Sí, es cierto: antes o después en la Unión Europea se planteará retomar los raíles macroeconómicos del PEC (Pacto de Estabilidad y Crecimiento) con unas exigencias sobre déficit y deuda pública, imposibles de alcanzar tras la catástrofe de la pandemia. O vamos preparando una hoja de ruta fiscal para mejorar nuestra recaudación (que está muy por debajo de la media de la UE), o llegarán fases agudas de recorte y pediremos voluntarios para atender los servicios públicos…
Sí, es cierto: la llegada de los fondos del NGUE por importe de 140.000 millones en los próximos seis años, claro que no va a ser incondicionada. Pero las condiciones no son las que se dicen que son. Las recomendaciones por países que se establecieron para España en el semestre europeo tanto para 2019 como para 2020 -ya con la pandemia en pleno apogeo-, no dicen nada de mantener intactas la reforma laboral de 2012 o la de pensiones de 2013.
Más bien al contrario, se refieren machaconamente a la precariedad laboral de nuestro país. Hablan de dualidad y segmentación de nuestro mercado laboral, que es un eufemismo para referirse a los problemas que todos compartimos que están ahí, pero para los que hay discrepancia en cuanto a las soluciones a adoptar. Y sobre las que tenemos que discutir y negociar . En el Gobierno, en el Parlamento, en las mesas de diálogo social. Pero no buscar un chivo externo determinista, que nos deja sin margen e instala la idea de que todo da igual, y nada vale para nada.
Tampoco hablan esas recomendaciones de recortar de una manera u otra las pensiones. Dice literalmente que “el hecho de que los incrementos de las pensiones se sigan vinculando a la inflación y el aplazamiento del factor de sostenibilidad requerirían medidas compensatorias para asegurar la sostenibilidad del sistema de pensiones a medio y largo plazo. Además, se necesitarían medidas para abordar tanto la cuestión de la adecuación de los ingresos de los futuros jubilados… como la de la duración y la integridad de sus carreras laborales en un contexto de alto desempleo y de uso generalizado de contratos temporales y a tiempo parcial”. Obvio, si hay más gasto como va a haber (más pensionistas, que cobrarán pensiones de mayor cuantía y durante más tiempo), adecúa como lo vas a pagar en el medio y en el largo plazo.

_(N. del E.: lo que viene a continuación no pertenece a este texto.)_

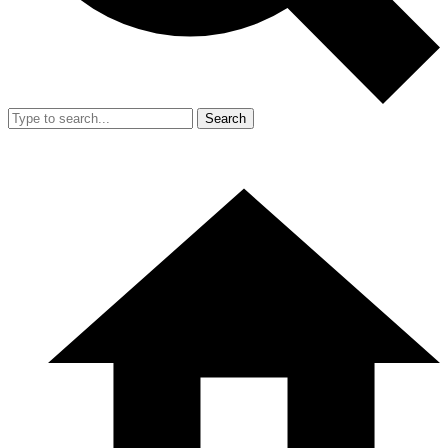
Search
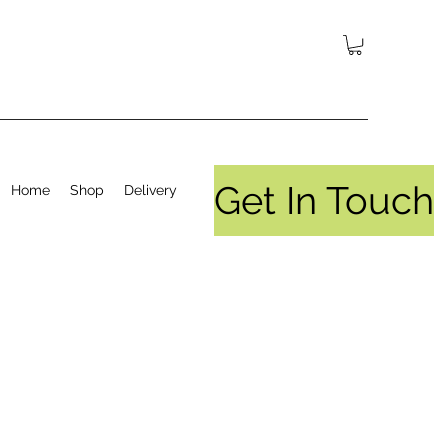
Get In Touch
Home
Shop
Delivery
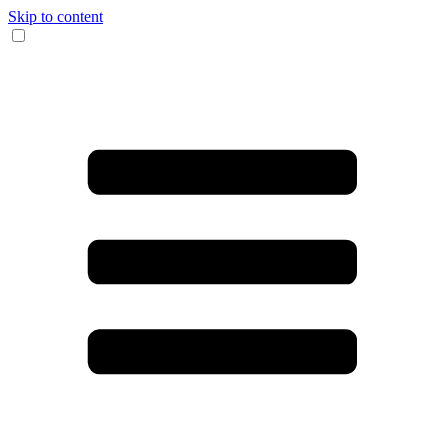
Skip to content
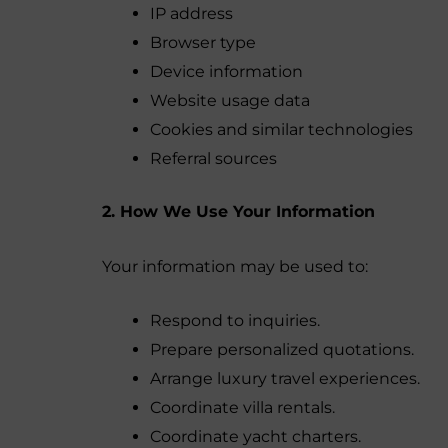
IP address
Browser type
Device information
Website usage data
Cookies and similar technologies
Referral sources
2. How We Use Your Information
Your information may be used to:
Respond to inquiries.
Prepare personalized quotations.
Arrange luxury travel experiences.
Coordinate villa rentals.
Coordinate yacht charters.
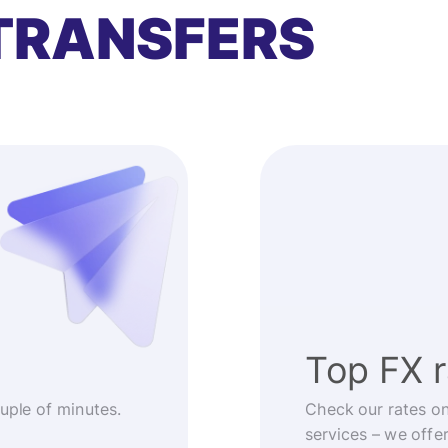
TRANSFERS
Top FX 
ouple of minutes.
Check our rates o
services – we offe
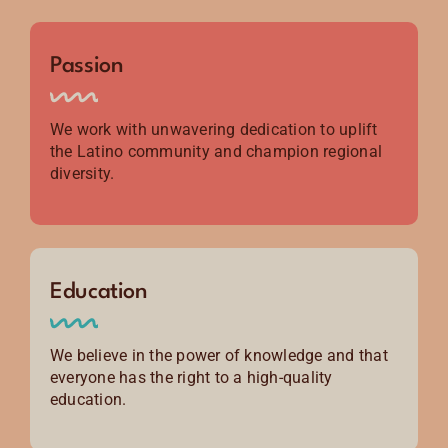
Passion
We work with unwavering dedication to uplift
the Latino community and champion regional
diversity.
Education
We believe in the power of knowledge and that
everyone has the right to a high-quality
education.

España tiene la oportunidad de recomponer un contrato social empleando el acelerador económico de los recursos europeos, con una política fiscal corresponsable y con la agenda de reformas necesaria para un país más inclusivo, menos precario, más productivo, y que afronte la necesidad de protegernos ante contingencias colectivas desde la solidaridad compartida.
Incidir en la desigualdad, la precariedad, la incertidumbre vital… y hacerlo desde una supuesta intervención externa, solo puede conducir al desapego de la mayoría social al hecho político y al vínculo social. Y un país progresista, y que quiera seguir siendo mayoritariamente progresista, no puede abrir esa puerta a un proyecto casi antropológico que hoy intentan poner en pie las nuevas derechas.